**TASK:**
How many of the lines below hold the word "Jeux"? Answer only with the number.

**INPUT MATERIAL:**
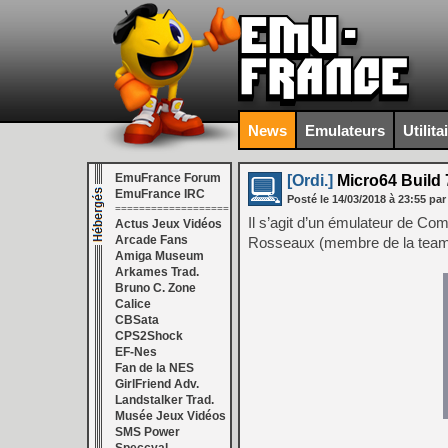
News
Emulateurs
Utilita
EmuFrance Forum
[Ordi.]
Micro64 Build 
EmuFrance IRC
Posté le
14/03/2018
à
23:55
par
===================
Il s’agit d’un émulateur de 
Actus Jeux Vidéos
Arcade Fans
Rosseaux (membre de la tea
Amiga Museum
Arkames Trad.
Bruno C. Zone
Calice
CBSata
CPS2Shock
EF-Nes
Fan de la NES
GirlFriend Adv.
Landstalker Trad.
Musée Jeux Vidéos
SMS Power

**RESULT:**
2